This page captures practical extension directions that are already compatible with the current architecture.
1. Design Goal
Keep the pipeline easy to extend while preserving a strict, debuggable contract:
YAML -> generated artifacts -> C ingestion -> runtime consumers
This contract is already explicit in pages 14/15/16 and the ingress audit tooling.
2. Grid Workflow Extensions
Supported today:
- External grid ingestion (
grid.mode: file) with validation and non-dimensionalization in picurv
- Pre-run generation (
grid.mode: grid_gen) via generators/grid.gen
Extension-friendly next steps:
- Add additional generator wrappers under
grid.generator (new grid_type aliases)
- Add stronger pre-run grid quality checks in Python before solver launch
- Add optional strict checks that block run if metrics exceed thresholds
3. Multi-Run Orchestration (Sweeps/Studies)

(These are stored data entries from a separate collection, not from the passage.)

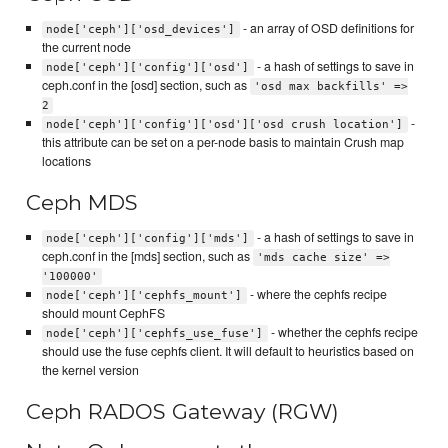
- an array of OSD definitions for
node['ceph']['osd_devices']
the current node
- a hash of settings to save in
node['ceph']['config']['osd']
ceph.conf in the [osd] section, such as
'osd max backfills' =>
2
-
node['ceph']['config']['osd']['osd crush location']
this attribute can be set on a per-node basis to maintain Crush map
locations
Ceph MDS
- a hash of settings to save in
node['ceph']['config']['mds']
ceph.conf in the [mds] section, such as
'mds cache size' =>
'100000'
- where the cephfs recipe
node['ceph']['cephfs_mount']
should mount CephFS
- whether the cephfs recipe
node['ceph']['cephfs_use_fuse']
should use the fuse cephfs client. It will default to heuristics based on
the kernel version
Ceph RADOS Gateway (RGW)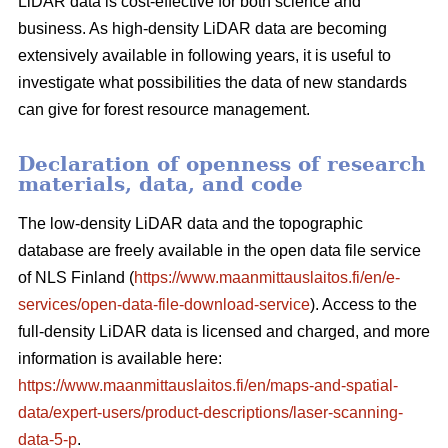
LiDAR data is cost-effective for both science and
business. As high-density LiDAR data are becoming
extensively available in following years, it is useful to
investigate what possibilities the data of new standards
can give for forest resource management.
Declaration of openness of research
materials, data, and code
The low-density LiDAR data and the topographic
database are freely available in the open data file service
of NLS Finland (
https://www.maanmittauslaitos.fi/en/e-
services/open-data-file-download-service
). Access to the
full-density LiDAR data is licensed and charged, and more
information is available here:
https://www.maanmittauslaitos.fi/en/maps-and-spatial-
data/expert-users/product-descriptions/laser-scanning-
data-5-p
.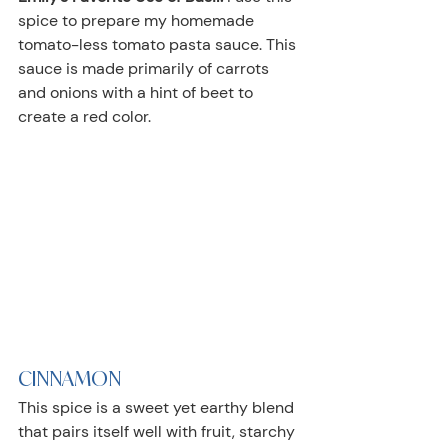
spice to prepare my homemade 
tomato-less tomato pasta sauce. This 
sauce is made primarily of carrots 
and onions with a hint of beet to 
create a red color.
CINNAMON
This spice is a sweet yet earthy blend 
that pairs itself well with fruit, starchy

Implemented in current picurv:
run --cluster <cluster.yml> for Slurm-backed single-run scheduling
sweep --study <study.yml> --cluster <cluster.yml> for matrix expansion + array submission
- post-stage dependency chaining (
afterok)
- run/study manifests and submission metadata for reproducibility
- metrics aggregation and basic plot generation from existing outputs
Extension-ready next steps:
- add more metric extractors (custom CSV schemas, multi-file reducers),
- add sweep resume/retry policies,
- add scheduler backends beyond Slurm without changing C contracts.
4. Runtime Completion Extensions
The current runtime already supports safe early shutdown for walltime and signal events. Physics-based completion is a separate future extension and should keep that same checkpoint discipline.

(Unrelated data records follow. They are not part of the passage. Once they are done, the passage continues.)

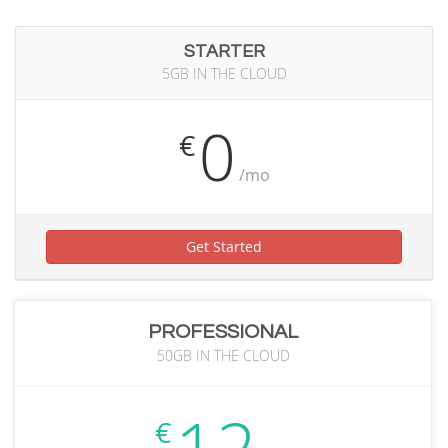
STARTER
5GB IN THE CLOUD
0
€
/mo
Get Started
PROFESSIONAL
50GB IN THE CLOUD
€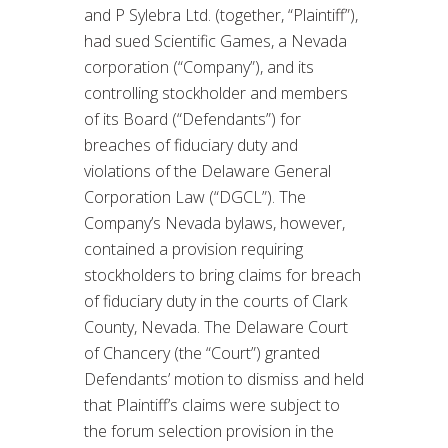
and P Sylebra Ltd. (together, “Plaintiff”),
had sued Scientific Games, a Nevada
corporation (“Company”), and its
controlling stockholder and members
of its Board (“Defendants”) for
breaches of fiduciary duty and
violations of the Delaware General
Corporation Law (“DGCL”). The
Company’s Nevada bylaws, however,
contained a provision requiring
stockholders to bring claims for breach
of fiduciary duty in the courts of Clark
County, Nevada. The Delaware Court
of Chancery (the “Court”) granted
Defendants’ motion to dismiss and held
that Plaintiff’s claims were subject to
the forum selection provision in the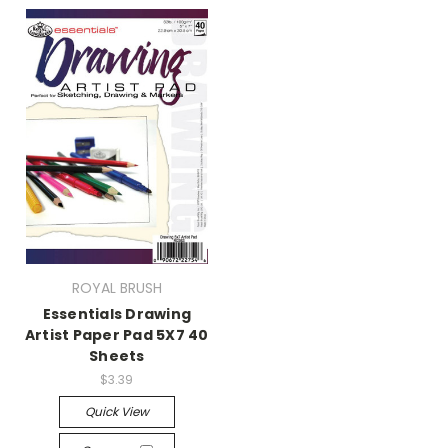
ROYAL BRUSH
Essentials Drawing
Artist Paper Pad 5X7 40
Sheets
$3.39
Quick View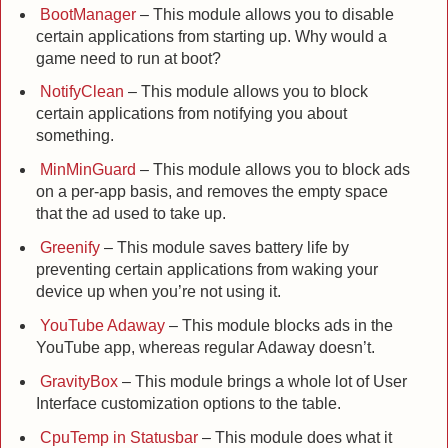
BootManager
– This module allows you to disable
certain applications from starting up. Why would a
game need to run at boot?
NotifyClean
– This module allows you to block
certain applications from notifying you about
something.
MinMinGuard
– This module allows you to block ads
on a per-app basis, and removes the empty space
that the ad used to take up.
Greenify
– This module saves battery life by
preventing certain applications from waking your
device up when you’re not using it.
YouTube Adaway
– This module blocks ads in the
YouTube app, whereas regular Adaway doesn’t.
GravityBox
– This module brings a whole lot of User
Interface customization options to the table.
CpuTemp in Statusbar
– This module does what it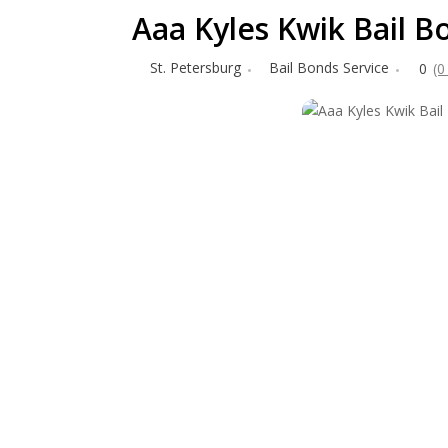
Aaa Kyles Kwik Bail B
St. Petersburg
Bail Bonds Service
0
(0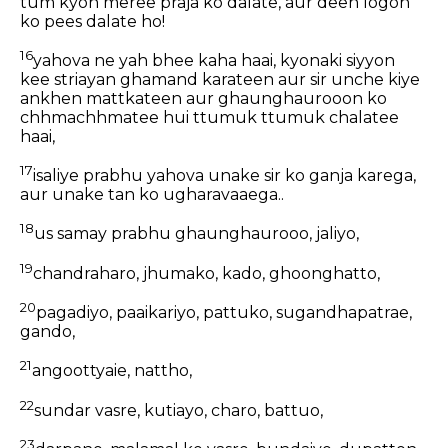
tum kyon meree praja ko dalate, aur deen logon
ko pees dalate ho!
16
yahova ne yah bhee kaha haai, kyonaki siyyon
kee striayan ghamand karateen aur sir unche kiye
ankhen mattkateen aur ghaunghaurooon ko
chhmachhmatee hui ttumuk ttumuk chalatee
haai,
17
isaliye prabhu yahova unake sir ko ganja karega,
aur unake tan ko ugharavaaega..
18
us samay prabhu ghaunghaurooo, jaliyo,
19
chandraharo, jhumako, kado, ghoonghatto,
20
pagadiyo, paaikariyo, pattuko, sugandhapatrae,
gando,
21
angoottyaie, nattho,
22
sundar vasre, kutiayo, charo, battuo,
23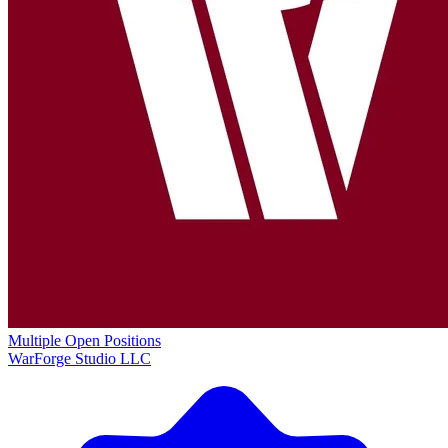
Multiple Open Positions
WarForge Studio LLC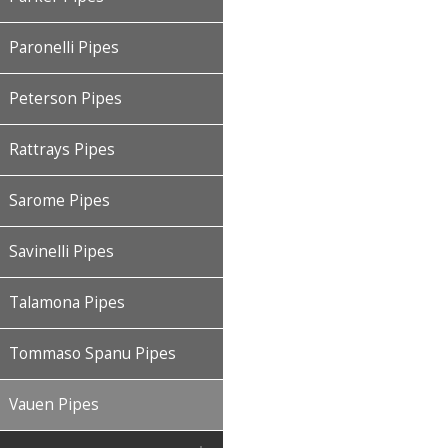
Paronelli Pipes
Peterson Pipes
Rattrays Pipes
Sarome Pipes
Savinelli Pipes
Talamona Pipes
Tommaso Spanu Pipes
Vauen Pipes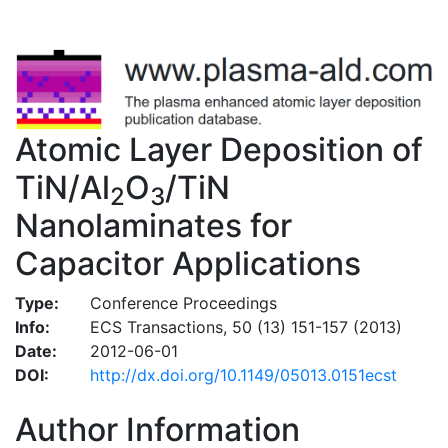
Atomic Layer Deposition of
TiN/Al
O
/TiN
2
3
Nanolaminates for
Capacitor Applications
Type:
Conference Proceedings
Info:
ECS Transactions, 50 (13) 151-157 (2013)
Date:
2012-06-01
DOI:
http://dx.doi.org/10.1149/05013.0151ecst
Author Information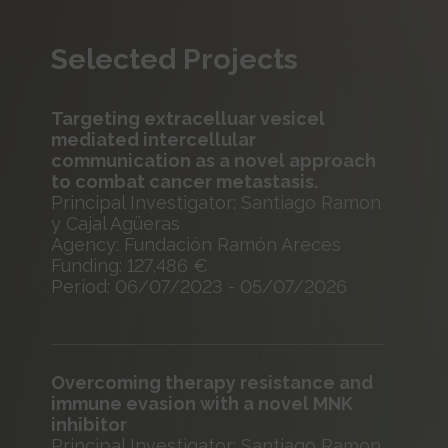
Selected Projects
Targeting extracelluar vesicel
mediated intercellular
communication as a novel approach
to combat cancer metastasis.
Principal Investigator: Santiago Ramon
y Cajal Agüeras
Agency: Fundación Ramón Areces
Funding: 127,486 €
Period: 06/07/2023 - 05/07/2026
Overcoming therapy resistance and
immune evasion with a novel MNK
inhibitor
Principal Investigator: Santiago Ramon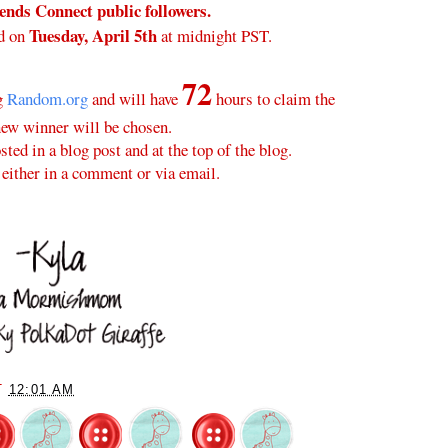
nds Connect public followers.
Tuesday, April 5th
d on
at midnight PST.
72
ng
Random.org
and will have
hours to claim the
new winner will be chosen.
ted in a blog post and at the top of the blog.
either in a comment or via email.
T
12:01 AM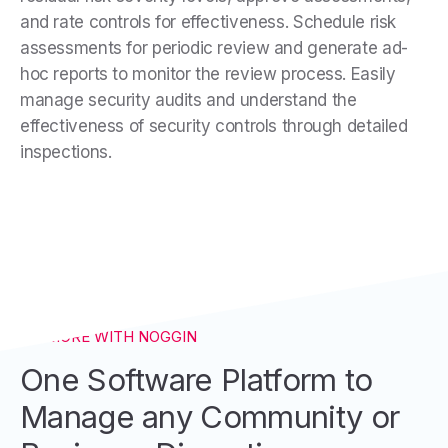
and rate controls for effectiveness. Schedule risk
assessments for periodic review and generate ad-
hoc reports to monitor the review process. Easily
manage security audits and
understand the
effectiveness of security controls through detailed
inspections.
DO MORE WITH NOGGIN
One Software Platform to
Manage any Community or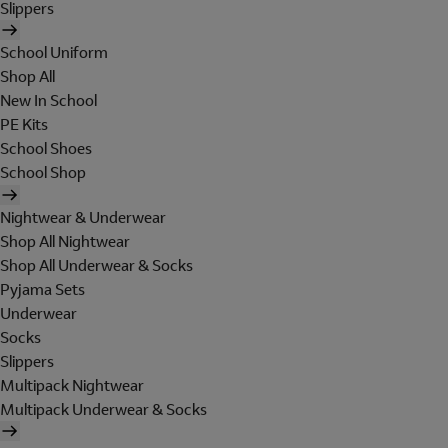
Slippers
School Uniform
Shop All
New In School
PE Kits
School Shoes
School Shop
Nightwear & Underwear
Shop All Nightwear
Shop All Underwear & Socks
Pyjama Sets
Underwear
Socks
Slippers
Multipack Nightwear
Multipack Underwear & Socks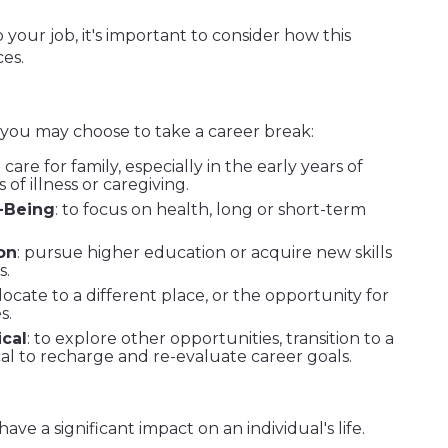
your job, it's important to consider how this
ces.
 you may choose to take a career break:
o care for family, especially in the early years of
of illness or caregiving.
-Being
: to focus on health, long or short-term
on
: pursue higher education or acquire new skills
s.
elocate to a different place, or the opportunity for
s.
cal
: to explore other opportunities, transition to a
cal to recharge and re-evaluate career goals.
ve a significant impact on an individual's life.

Extension-ready next steps:
- add optional convergence-stop criteria under
solver.yml -> solution_convergence,
- limit deterministic fixed-state stopping to
mode: steady_deterministic,
- use explicit tolerances, minimum samples, and dwell windows before declaring completion,
- keep
mode: transient diagnostic-only because nonzero drift can be the expected physics,
- route any automatic completion through the existing final-write/safe-checkpoint path.
For statistically steady turbulence, prefer postprocessing-heavy turbulence analysis after runtime window metrics indicate stationarity; runtime completion criteria should remain lightweight and conservative.

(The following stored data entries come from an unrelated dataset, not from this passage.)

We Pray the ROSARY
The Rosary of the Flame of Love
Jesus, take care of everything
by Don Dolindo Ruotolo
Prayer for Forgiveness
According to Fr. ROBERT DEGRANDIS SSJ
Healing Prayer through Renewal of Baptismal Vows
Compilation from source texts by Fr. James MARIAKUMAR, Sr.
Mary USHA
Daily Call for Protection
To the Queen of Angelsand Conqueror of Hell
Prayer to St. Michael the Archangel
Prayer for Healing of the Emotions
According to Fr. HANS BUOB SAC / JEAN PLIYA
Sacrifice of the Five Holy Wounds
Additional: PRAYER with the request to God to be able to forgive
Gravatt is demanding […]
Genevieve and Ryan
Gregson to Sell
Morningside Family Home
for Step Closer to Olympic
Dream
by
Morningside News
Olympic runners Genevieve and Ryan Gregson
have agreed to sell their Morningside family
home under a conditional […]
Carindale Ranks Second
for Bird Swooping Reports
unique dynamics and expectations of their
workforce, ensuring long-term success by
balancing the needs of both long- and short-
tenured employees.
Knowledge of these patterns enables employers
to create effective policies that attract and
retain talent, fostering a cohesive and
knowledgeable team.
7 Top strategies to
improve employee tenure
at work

5. Data-Driven Particle Closure Integration
5.1 Offline (Recommended First)
- Use solver/post outputs as training/inference datasets.
- Keep ML scripts external (Python pipeline).
- Reinject inferred coefficients/flags through YAML for later runs.
This requires minimal C changes and is ideal for rapid iteration.
5.2 Tightly Coupled Inference (Runtime)
For in-solver inference:
- add runtime-selectable closure model interface in
ParticlePhysics.c,
- expose model type and parameters in schema,
- map/validate in
picurv,
- ingest in
setup.c,
- wire in particle update path.
Keep deterministic fallback as default for robustness.
6. Guardrails for Safe Growth
- Keep new user options structured first; reserve passthrough for temporary gaps.
- Keep ingestion mostly in
setup.c/io.c.
- Update mapping docs and ingress manifest together with code changes.
- Require at least one template/example update per new user-visible feature.
7. Related Docs
CFD Reader Guidance and Practical Use
This page describes Workflow Extensibility Guide within the PICurv workflow. For CFD users, the most reliable reading strategy is to map the page content to a concrete run decision: what is configured, what runtime stage it influences, and which diagnostics should confirm expected behavior.
Treat this page as both a conceptual reference and a runbook. If you are debugging, pair the method/procedure described here with monitor output, generated runtime artifacts under runs/<run_id>/config, and the associated solver/post logs so numerical intent and implementation behavior stay aligned.
What To Extract Before Changing A Case
- Identify which YAML role or runtime stage this page governs.
- List the primary control knobs (tolerances, cadence, paths, selectors, or mode flags).
- Record expected success indicators (convergence trend, artifact presence, or stable derived metrics).
- Record failure signals that require rollback or parameter isolation.
Practical CFD Troubleshooting Pattern
- Reproduce the issue on a tiny case or narrow timestep window.
- Change one control at a time and keep all other roles/configs fixed.
- Validate generated artifacts and logs after each change before scaling up.
- If behavior remains inconsistent, compare against a known-good baseline example and re-check grid/BC consistency.